I think this is because you are trying to create a MuData object from AnnData views instead of real AnnData objects. Try this:

import scanpy as sc
import mudata

temp = sc.read_10x_h5('10k_PBMC_Multiome_nextgem_Chromium_Controller_raw_feature_bc_matrix.h5', gex_only=False)
target = {
    'rna': 'Gene Expression',
    'atac': 'Peaks',}
dat = mudata.MuData({
    k: temp[:,temp.var['feature_types'] == target[k]].copy()
    for k in target})
aksarkar commented 8 months ago

The modified code still throws a RecursionError.

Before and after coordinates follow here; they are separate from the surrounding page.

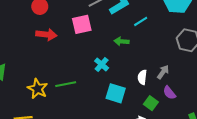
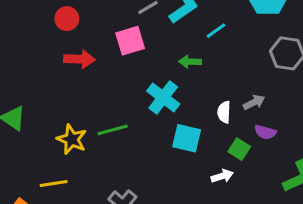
cyan cross: (102, 64) -> (163, 97), size x1.5
gray arrow: (163, 72) -> (254, 102), turned 32
purple semicircle: (169, 93) -> (265, 132), turned -32

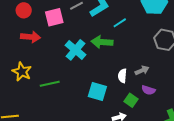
pink square: (130, 41) -> (54, 17), moved
green arrow: (190, 62) -> (102, 42), size x1.5
cyan cross: (163, 97) -> (75, 50), moved
yellow star: (72, 139) -> (22, 72), moved

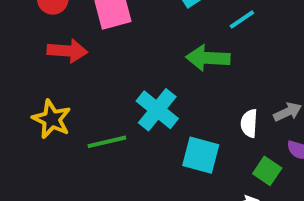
cyan cross: (75, 50) -> (157, 110), moved

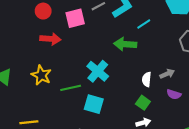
cyan square: (201, 155) -> (94, 104), moved
green square: (267, 171) -> (143, 103), moved

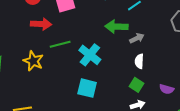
gray arrow: (167, 74) -> (137, 38), moved
green line: (71, 88) -> (60, 44), moved
purple semicircle: (174, 94) -> (167, 89), moved

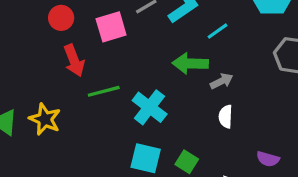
red arrow: (41, 24) -> (74, 60), turned 66
yellow star: (33, 61) -> (45, 119), moved
green square: (137, 85) -> (187, 162), moved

aksarkar commented 8 months ago

It seems that this is a bug in scanpy or anndata rather than mudata, since the following code also throws a RecursionError:

import scanpy as sc

dat = sc.read_10x_h5('10k_PBMC_Multiome_nextgem_Chromium_Controller_raw_feature_bc_matrix.h5', gex_only=True)
assert not dat.is_view
dat.obs['0'] = 0
grst commented 8 months ago

Pandas 2.1.2 broke the view behavior in AnnData, see https://github.com/scverse/anndata/issues/1210

For now, please downgrade pandas to 2.1.1.

aksarkar commented 8 months ago

Reverting pandas to 2.1.1 fixed the issue. Thanks!